Reserve Bank of India (RBI) governor Subbarao’s decision to hike short term interest rates by 50 basis points on July 26th was a mistake. Monetary policy operates with a lag. Many of the earlier interest rate hikes are yet to filter through to economy.
The RBI is trying to fight inflation by raising rates and squeezing out demand. In the absence of fiscal policy action, the burden of inflation management falls on the RBI. The RBI is, however, fighting a lost battle. Interest rate increases are unlikely to be effective in controlling inflation and may in fact exacerbate the situation by choking investment and supply.

India is not one but multiple economies within one. The starkest difference is between two segments at opposite ends of the spectrum. One is the credit based urban India and the other is the mostly cash based rural India.

Urban India is choking, crying and gasping for help, but the RBI remains unrelenting in its crusade against inflation. The numbers have finally started catching up. Housing sales have plummeted and the real estate sector is in intensive care. Automobile sales have started declining. Power and infrastructure investment has come to a standstill. Loan delinquencies among small and medium businesses are rising at an alarming rate.

Rural India on the other hand is booming. Food prices have risen and remained high across three full crop cycles for the first time in decades. The rural employment guarantee scheme has ignited a fire under rural wages. The monsoon rains have been excellent and India is on track for a record agricultural harvest. Telecom connectivity has had a transformational effect on rural India. The demographic boom in rural India has created a positive consumption cycle that has been unprecedented. This explains why sales of motorcycles and tractors are booming while sales of passenger cars are declining.

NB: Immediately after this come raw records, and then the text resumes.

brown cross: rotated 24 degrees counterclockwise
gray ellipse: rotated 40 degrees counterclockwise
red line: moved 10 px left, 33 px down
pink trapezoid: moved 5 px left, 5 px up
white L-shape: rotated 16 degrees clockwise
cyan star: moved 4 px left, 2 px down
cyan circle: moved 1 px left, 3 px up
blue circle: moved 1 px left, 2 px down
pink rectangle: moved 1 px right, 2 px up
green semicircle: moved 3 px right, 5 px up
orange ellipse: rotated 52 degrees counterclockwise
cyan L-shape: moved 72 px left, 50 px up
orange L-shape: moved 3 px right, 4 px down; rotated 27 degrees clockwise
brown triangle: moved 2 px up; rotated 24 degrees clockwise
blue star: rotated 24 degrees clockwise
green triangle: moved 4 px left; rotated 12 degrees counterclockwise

For further validation of this trend, look at the ongoing anti-corruption movement being championed by social activist Anna Hazare. It is exclusively an urban Indian middle-class driven movement. Rural India is conspicuous by its complete absence and disinterest in the movement. Urban middle-class India is stuck and frustrated, while rural India has never had it better (albeit from a very low base). In times past, protests and agitations were primarily rural centric while urban inhabitants went about their lives.

Food is becoming expensive in Indian cities because a lot less is making it to them. A lot more food is being consumed in villages where it is being produced. For food availability to improve a lot of investment needs to take place in farming as well as in the distribution supply chain. High interest rates and policy inaction are not helping the cause.

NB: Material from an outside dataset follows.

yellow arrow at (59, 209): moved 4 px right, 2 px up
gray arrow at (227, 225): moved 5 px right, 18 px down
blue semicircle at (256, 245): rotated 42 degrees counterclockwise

How India measures inflation is completely flawed. India’s headline wholesale price index is primarily a commodity index. In a zero interest rate world where all currencies are debasing, commodity price increases are an international phenomenon.

Indians are putting a record amount of their savings into fixed income instruments and bank deposits. They clearly don’t see fixed income instruments giving them negative real yields. I don’t believe that this phenomenon can be explained by money illusion alone. The fact of the matter is that we are in a world where relative prices shift suddenly and intensively. Most people recognize this and (rightly so) don’t think of it as inflation or erosion in purchasing power. In India there is no homogenous consumption basket and everyone’s effective rate of inflation is different.

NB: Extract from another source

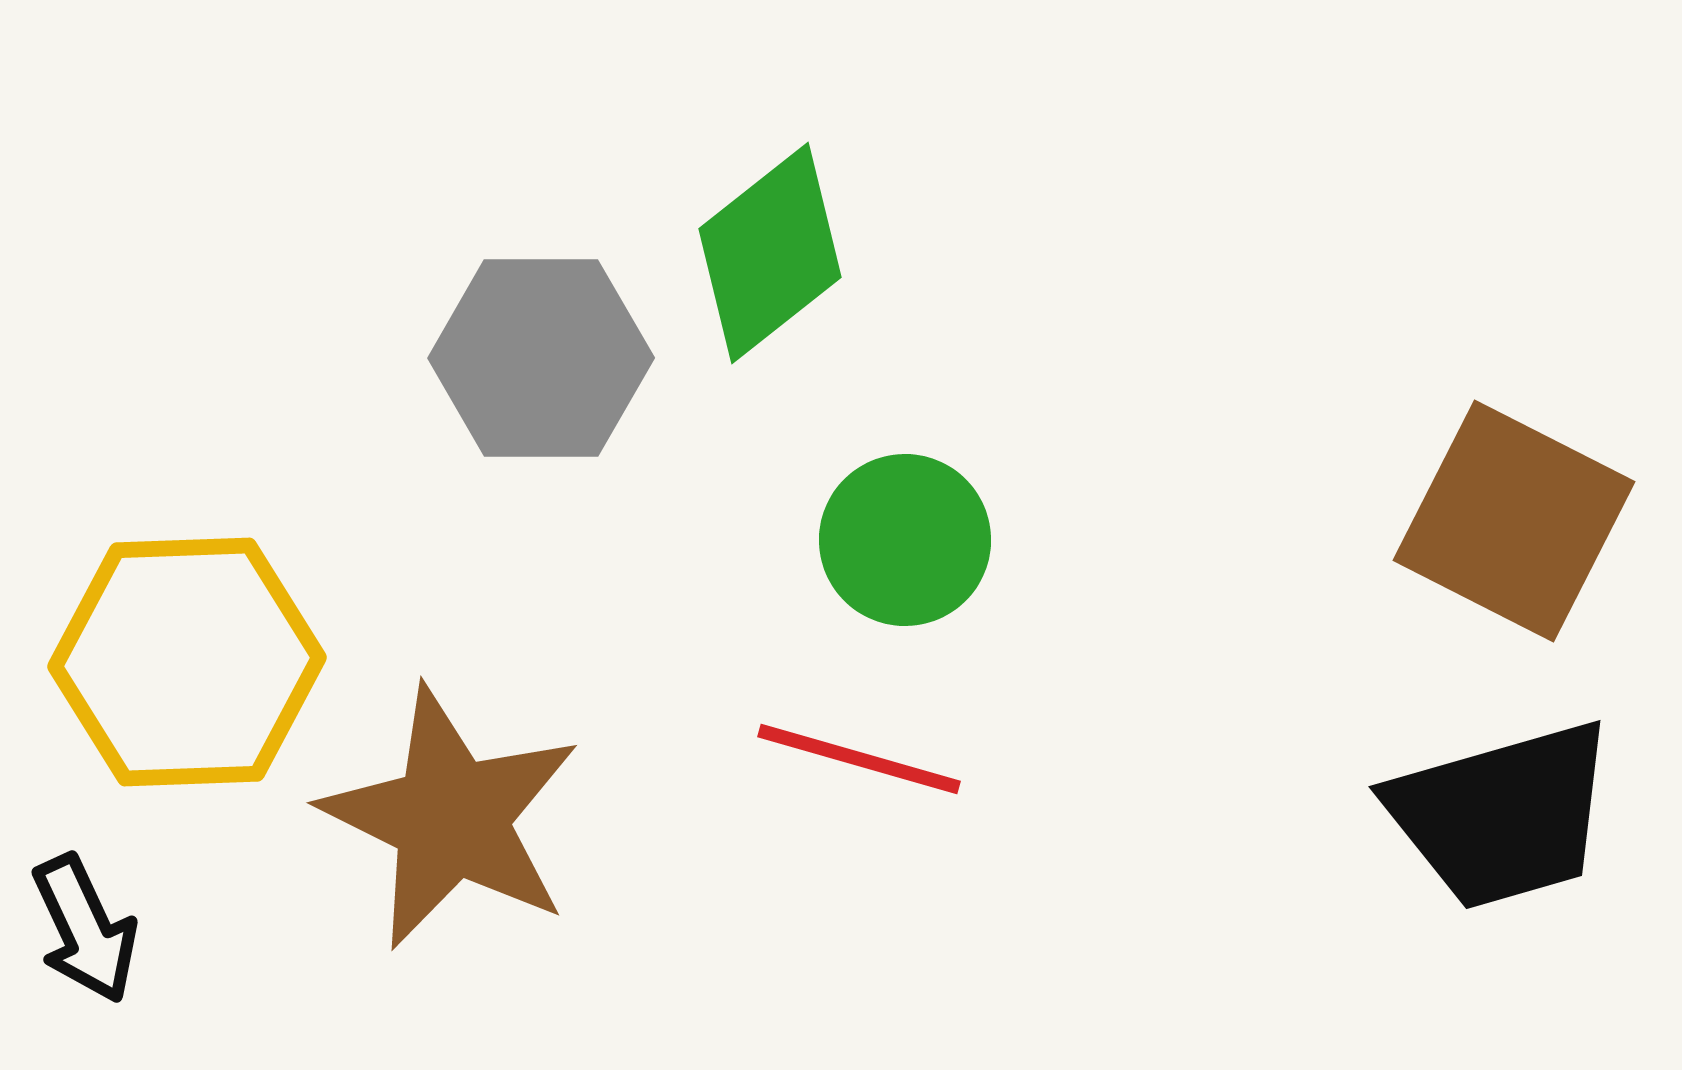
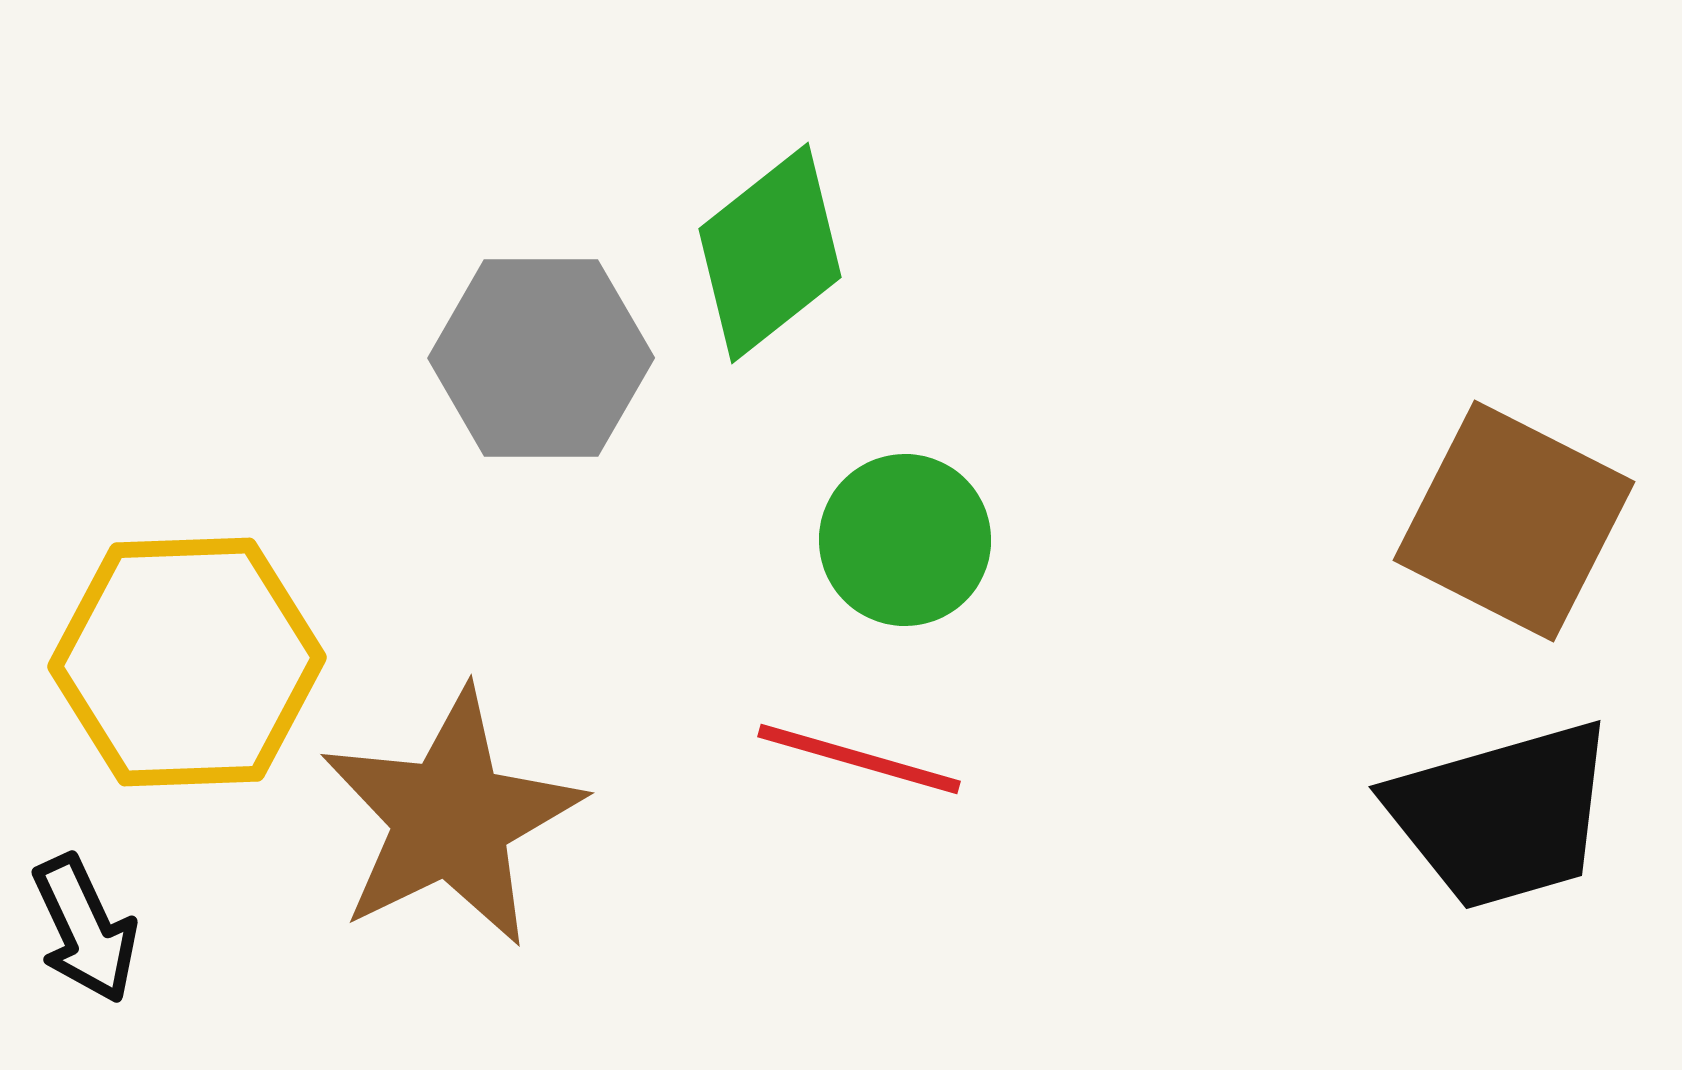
brown star: rotated 20 degrees clockwise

I believe that, inflation, the way the Indian government measures it, will remain high and may even accelerate from here as debasement in the developed world kicks off in earnest. Raising interest rates to rein in this inflation will prove completely ineffective.
GDP growth in India in April-June will print below 8% and it is very likely that by the Oct-Dec quarter GDP growth will fall below 7%. The RBI needs to stop its interest rate increase cycle and start preparing for reducing interest rates lest it wreck the economy.